T Nation

Best Tips for Creating a V Taper?


#1

I have pretty good chest and tricep development, but my lats, traps, medial and posterior shoulders are lagging. What are your best tips for getting that aestetic v taper and looking as wide as possible?


#2

Get your waistline as small as possible


#3

How are you training your upper/mid back and shoulders?


#4

I think there’s a specific workout for that (or at least exercise tip).


#5

Diet, diet, diet. Also add low impact pump work for lats and delts to every workout. I do 3-4 sets of chins daily, and 3 to four sets of lateral raises daily.


#6

Interesting. I’ve been contemplating something similar.


#7

After two months of doing this my chest measurement went up 1.75 inches


#8

That’s awesome


#9

Every time my chest measurement increases it’s due to back fat. :laughing: :slightly_frowning_face:


#10

Do 100 lateral raises every day
Do 50 chin-ups every day


#11

Another voice supporting chins and pull ups. Do a set of 3 between everything you do at the gym. Do weighted chins in various rep ranges if possible. Accumulating volume for the lats on a weekly basis seemed to bring about the most progress for me. Aside from pull ups, try to pick back exercises where grip is nowhere near the limiting factor or use straps.
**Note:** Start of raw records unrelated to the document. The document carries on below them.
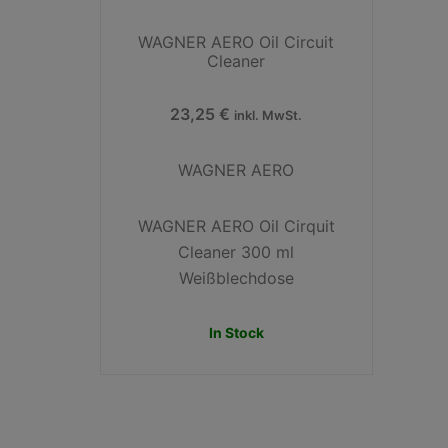
WAGNER AERO Oil Circuit
Cleaner
23,25
€
inkl. MwSt.
WAGNER AERO
WAGNER AERO Oil Cirquit
Cleaner 300 ml
Weißblechdose
In Stock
Straight arm pull downs make me feel like my lats are big. Haven’t done them consistently enough or progressively (i.e. adding weight on a consistent and tracked basis) to know if they specifically are beneficial. But they help me feel my lats working much more dominantly/actively in any back based movements I do after.

Ab wheel work could be good as well, hits the trunk musculature (obviously) and also the lats relatively hard (when back is fatigued).


#12

Another advocate for back work here. I train my back every single day I train. Some days heavy, some days light, some days high volume or low volume etc. Just do a lot of it. Also, I incorporated a lot of lat raises for 20-30 reps immediately followed by a minute of continuous machine lateral raises. That superset done for ~5 rounds helped my medial head development a lot. Steer clear of neck or trap work for a while if those are already fairly well developed.


#13

I think it’s all about delt size and lat size (along with, of course, being lean). So Pull ups, rows, overhead pressing and lateral raises would be staples to hammer regularly.


#14

@samul @flappinit @loganator

Sorry, I had to.

EDIT: Paul Carter just posted an article today listing exercises for medial delts.


#15

First, how wide is your clavicle?


#16

I’m medially annoyed


#17

Not too wide, i’m only 5’9 so i don’t have the biggest frame


#18

Then you will never have wide shoulders, no matter what you do. See a doctor. They can help.


#19

Fuck me.


#20

Haha, I really didn’t want to have to quote you there man, but the medial discussion is still fresh on my mind!